• Your goal
Find the line with "НАШИ РАБОТЫ" in the entries below. Repeat it, every following line, and the line with "Памятник ST-87", exactly and with nothing added.

───── Available data ─────

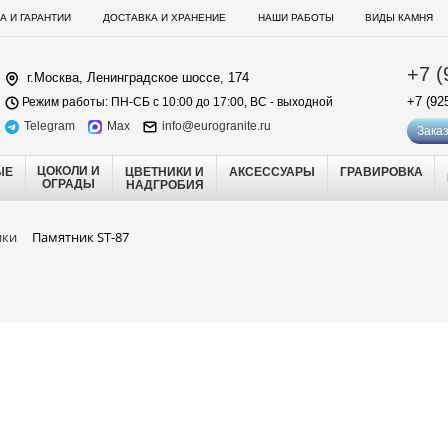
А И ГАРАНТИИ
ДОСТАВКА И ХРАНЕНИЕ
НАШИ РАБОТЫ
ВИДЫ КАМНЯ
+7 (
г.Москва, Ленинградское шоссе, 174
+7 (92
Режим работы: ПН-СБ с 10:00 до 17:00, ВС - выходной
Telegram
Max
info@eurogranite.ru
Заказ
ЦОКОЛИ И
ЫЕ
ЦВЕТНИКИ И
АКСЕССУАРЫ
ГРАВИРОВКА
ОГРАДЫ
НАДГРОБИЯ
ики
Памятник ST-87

─────
───── Available data ─────

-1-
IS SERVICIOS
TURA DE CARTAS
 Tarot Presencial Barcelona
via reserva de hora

─────

• Output below
НАШИ РАБОТЫ
ВИДЫ КАМНЯ
+7 (
г.Москва, Ленинградское шоссе, 174
+7 (92
Режим работы: ПН-СБ с 10:00 до 17:00, ВС - выходной
Telegram
Max
info@eurogranite.ru
Заказ
ЦОКОЛИ И
ЫЕ
ЦВЕТНИКИ И
АКСЕССУАРЫ
ГРАВИРОВКА
ОГРАДЫ
НАДГРОБИЯ
ики
Памятник ST-87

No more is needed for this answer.